Sanders’ firearm votes in the past have reflected his constituency in rural Vermont. He previously voted against an assault-rifle ban and against holding firearm manufacturers liable for the misuse of weapons.
“Right now, my view is we need to expand background checks, end the gun show loophole, and do what the American people want, not what the NRA wants,” Sanders said.
Minnesota Senator Amy Klobuchar said the way to get gun legislation passed is to work with moderate gun owners in parts of the nation where recreational gun use is more prevalent.
“I look at these [gun] proposals and say, do they hit my uncle Dick in the deer stand? They do not. So coming from a proud hunting state and still being able to pass this legislation is going to be the key.”
Former Vice President Joe Biden was less conciliatory. “I want to tell you, if I’m elected, NRA, I’m coming for you, and gun manufacturers, I’m going to take you on and I’m going to beat you,” he said. “I’m the only one who has done it.”
Biden said he “beat the NRA twice” with an assault weapon ban and magazine-size restrictions and the Brady Bill, which imposed background checks and gun-purchase waiting periods.
Klobuchar brought up rural areas in a question about housing policy, saying that affordable housing problems plague both urban and rural areas.
“This isn’t just an urban problem,” she said. “It’s a big urban problem, but it’s also a rural problem, where we have housing deserts and people want to have their businesses located there, but they’re not able to get housing.”
She said urban-rural coalitions are the key to passing housing legislation. “The way you do it is by building a coalition between urban and rural so you can pass affordable housing and finally get it done.”

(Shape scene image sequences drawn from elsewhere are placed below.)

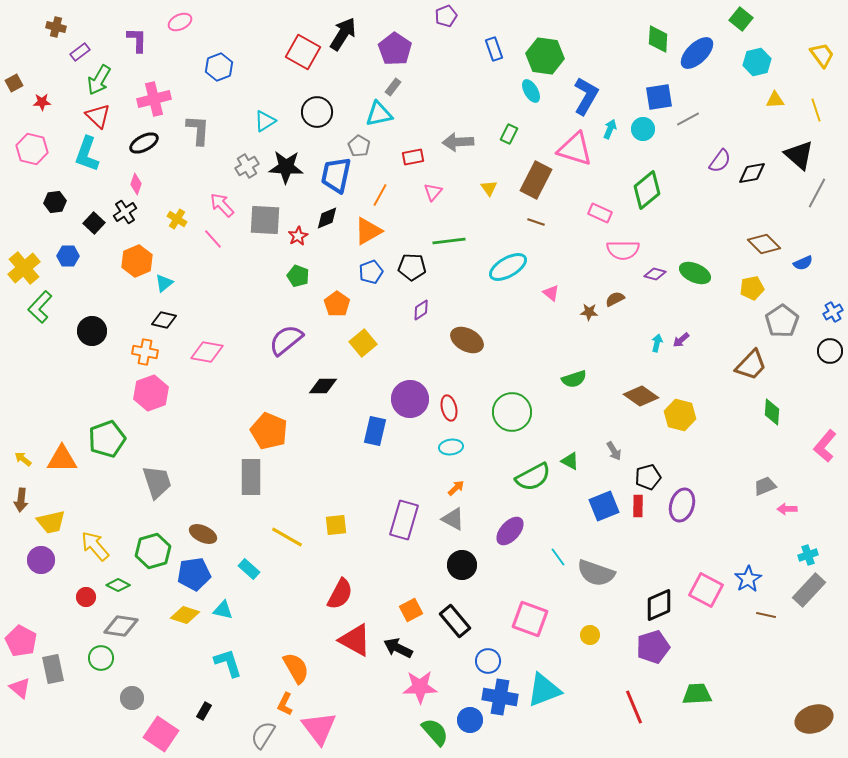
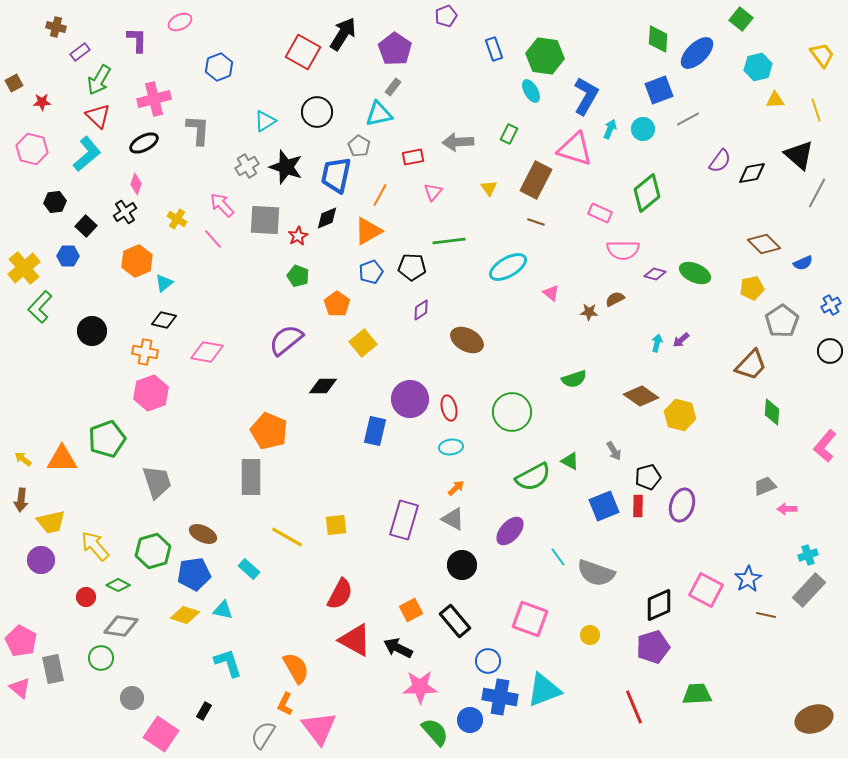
cyan hexagon at (757, 62): moved 1 px right, 5 px down
blue square at (659, 97): moved 7 px up; rotated 12 degrees counterclockwise
cyan L-shape at (87, 154): rotated 150 degrees counterclockwise
black star at (286, 167): rotated 16 degrees clockwise
green diamond at (647, 190): moved 3 px down
black square at (94, 223): moved 8 px left, 3 px down
blue cross at (833, 312): moved 2 px left, 7 px up
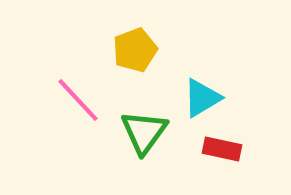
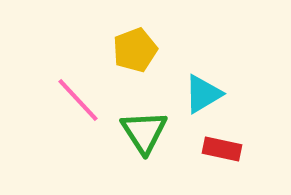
cyan triangle: moved 1 px right, 4 px up
green triangle: rotated 9 degrees counterclockwise
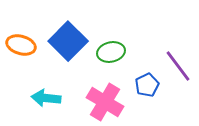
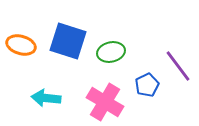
blue square: rotated 27 degrees counterclockwise
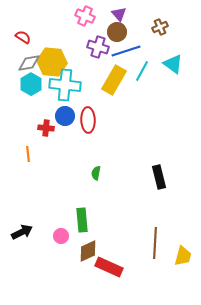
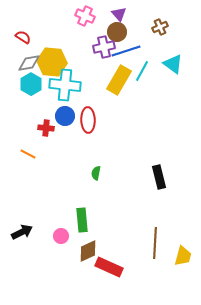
purple cross: moved 6 px right; rotated 30 degrees counterclockwise
yellow rectangle: moved 5 px right
orange line: rotated 56 degrees counterclockwise
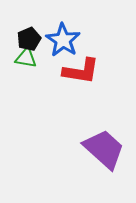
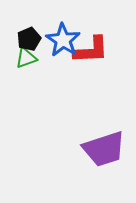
green triangle: rotated 30 degrees counterclockwise
red L-shape: moved 10 px right, 21 px up; rotated 12 degrees counterclockwise
purple trapezoid: rotated 120 degrees clockwise
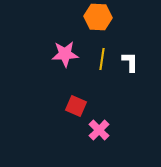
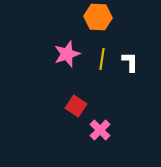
pink star: moved 2 px right; rotated 16 degrees counterclockwise
red square: rotated 10 degrees clockwise
pink cross: moved 1 px right
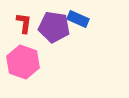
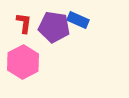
blue rectangle: moved 1 px down
pink hexagon: rotated 12 degrees clockwise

Moderator Margaret Brennan of CBS News’ “Face the Nation” was responsible for the debate’s deepest exploration of a rural topic. In a question to Klobuchar, Brennan said:
“Rural areas have populations who are older, sicker, and poorer than non-rural communities. And they have to travel farther to get medical help when they need it. Expanding coverage is going to be useless if there are no providers to go to. So how would you ensure that there is available health care in rural areas?”
Klobuchar said she’s supporting legislation that could make it easier to establish rural emergency care and protect rural critical-access hospitals. She said supplying medical personnel such as doctors, home health-care workers, and nursing assistants, is a major problem. She said loan assistance for healthcare professionals who serve rural areas after school is one solution.
Klobuchar also tied the lack of rural healthcare professionals to immigration reform. “I have passed the bill that allows doctors from other countries that study in our medical schools to stay and serve in rural areas. We need to expand that,” she said.
Pete Buttigieg, former mayor of South Bend, Indiana, tied rural health disparities to race and voter suppression:
“When I was born, there was no difference in your life expectancy, if you were born in a rural area or a city. Now the gap is the biggest it has been in a generation, and that is particularly affecting black rural families in places like South Carolina. We’re seeing hospital closures right and left. And we’re seeing them, in particular, in states where Medicaid was not expanded, something that is hurting black and poor white families and is largely the result of racial voter suppression.”
Last night’s primary debate in South Carolina was the 10th opportunity for the candidates to square off on stage, and was the last to occur before next week’s Super Tuesday primaries, when 14 states will cast their votes. In a campaign that has been defined by a crowded field, and ever-increasing verbal fireworks over who should emerge from it, rural issues haven’t often received much time or consideration. But for candidates who are facing potential do-or-die scenarios in the weeks ahead, last night offered a chance, however brief, to keep rural issues on the agenda, and more importantly, to make a case for rural voters.